▶ REQUIRED ACTION
Each line of the listing that includes the string "plus" needs to be located and copied.

▶ SUPPLIED DATA
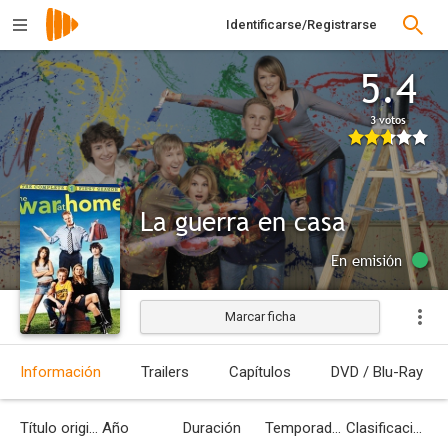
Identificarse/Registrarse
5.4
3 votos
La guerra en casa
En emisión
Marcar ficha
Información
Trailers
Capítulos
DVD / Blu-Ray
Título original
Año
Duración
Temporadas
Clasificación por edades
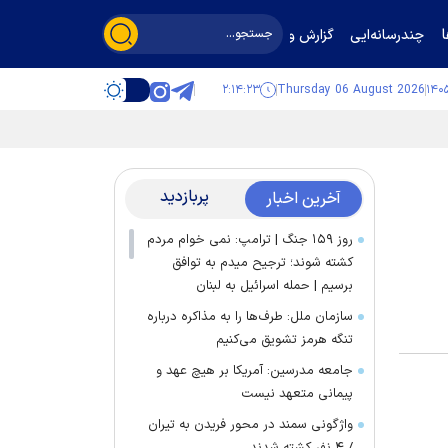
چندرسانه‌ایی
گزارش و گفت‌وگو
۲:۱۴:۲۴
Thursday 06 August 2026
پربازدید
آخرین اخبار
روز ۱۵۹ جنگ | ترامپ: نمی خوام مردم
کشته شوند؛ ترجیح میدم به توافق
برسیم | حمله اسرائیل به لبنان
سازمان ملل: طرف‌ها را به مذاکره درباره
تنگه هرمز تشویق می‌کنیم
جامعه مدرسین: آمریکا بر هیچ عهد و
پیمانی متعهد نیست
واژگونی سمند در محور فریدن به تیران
==
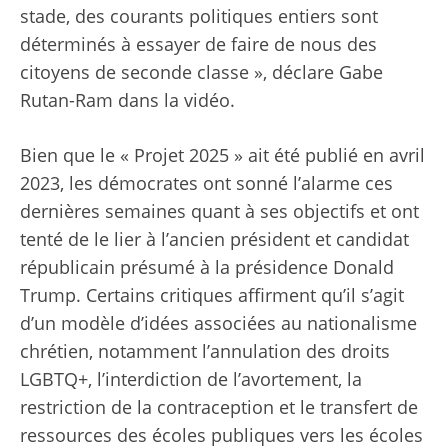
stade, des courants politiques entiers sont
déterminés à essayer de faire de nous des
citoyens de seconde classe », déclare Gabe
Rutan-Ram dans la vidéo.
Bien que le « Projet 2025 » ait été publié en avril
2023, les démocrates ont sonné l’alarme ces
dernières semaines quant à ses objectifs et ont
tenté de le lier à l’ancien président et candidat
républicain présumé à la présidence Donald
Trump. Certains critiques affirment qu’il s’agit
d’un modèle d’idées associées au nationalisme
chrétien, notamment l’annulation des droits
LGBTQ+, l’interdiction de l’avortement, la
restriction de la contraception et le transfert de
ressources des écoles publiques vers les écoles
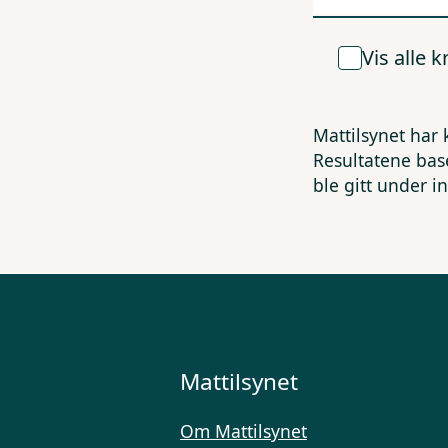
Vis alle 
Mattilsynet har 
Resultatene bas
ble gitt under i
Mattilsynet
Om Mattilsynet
...
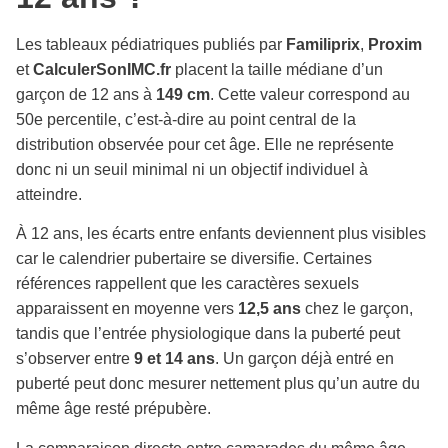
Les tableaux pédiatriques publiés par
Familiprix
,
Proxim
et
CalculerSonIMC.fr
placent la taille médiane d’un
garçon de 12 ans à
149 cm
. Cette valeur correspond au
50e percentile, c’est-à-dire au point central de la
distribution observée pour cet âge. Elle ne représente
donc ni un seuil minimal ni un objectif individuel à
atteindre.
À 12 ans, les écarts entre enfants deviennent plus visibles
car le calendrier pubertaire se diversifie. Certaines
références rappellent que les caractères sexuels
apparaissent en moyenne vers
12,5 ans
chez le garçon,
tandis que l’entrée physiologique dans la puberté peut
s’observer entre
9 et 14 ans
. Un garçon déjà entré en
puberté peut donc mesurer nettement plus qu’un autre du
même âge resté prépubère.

▶ SOLUTION FOR THIS EXERCISE
À 12 ans, les écarts entre enfants deviennent plus visibles
puberté peut donc mesurer nettement plus qu’un autre du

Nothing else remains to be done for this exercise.